I went walking with some ghosts last week. It was a sweettart crisp apple of a day, clinging green and vibrant blue. I decided to take a walk in the national park here, on a trail that I have traversed regularly since my first summer here, 21 years ago. This time it was teeming with specters of my younger self. Running with my first dog, skiing with my second. Pushing Jacob in a stroller, carrying Claire in a backpack. Normally remembering these sorts of things makes me happy, but for some reason this day it made me sad.
I know that I am not that old. I know that I am still youthful and energetic. But I cannot help but feel aged, and I find that I am not moving forward as gracefully as I thought I would.
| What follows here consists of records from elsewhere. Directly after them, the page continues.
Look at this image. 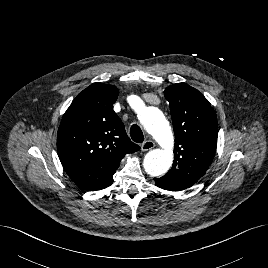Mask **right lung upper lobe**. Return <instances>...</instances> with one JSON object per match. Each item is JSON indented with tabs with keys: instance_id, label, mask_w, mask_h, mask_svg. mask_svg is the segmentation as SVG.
<instances>
[{
	"instance_id": "1",
	"label": "right lung upper lobe",
	"mask_w": 268,
	"mask_h": 268,
	"mask_svg": "<svg viewBox=\"0 0 268 268\" xmlns=\"http://www.w3.org/2000/svg\"><path fill=\"white\" fill-rule=\"evenodd\" d=\"M117 97L115 86L91 84L73 100L58 129L61 164L73 182L87 191L110 186L121 159L140 149L113 110Z\"/></svg>"
}]
</instances>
In fact, sometimes it feels like I'm being dragged kicking and screaming. What exactly is it that I am clinging to? I am not actually a different person, though sometimes it feels like I am. Am I longing for the youthful limbs or the naivete? Do I want the younger physical being that I no longer have, or a time machine so that I can actually be one of those younger selves again? Why do I find it so hard to grow older? Why now, when I have all too clear a vision of the alternative?
Take my hair. Oops, too late, already gone. Actually, it's finally coming back, and as I expected, it is more gray than not. And I am somewhat ashamed of how hard it is for me to accept it. I have plenty of friends with gray hair, and I think they all look gorgeous. I know very well that my worth as a human being has absolutely nothing to do with the color of my hair. So why do I long to cover it up again? I'm not convinced that doing so will make me look any younger, and even if it did, what do I gain?
I've got a lot more questions than answers lately. When I haven't been mired in them, I have been making some things. Knitting a blanket, tying the baby quilt, and I made a collection of my Posers to send off to MiCA. Here are a couple of them.
I hope that you have been able to find at least one of those perfect apples that you can only get in the fall. I've had quite a few, and feel very lucky indeed.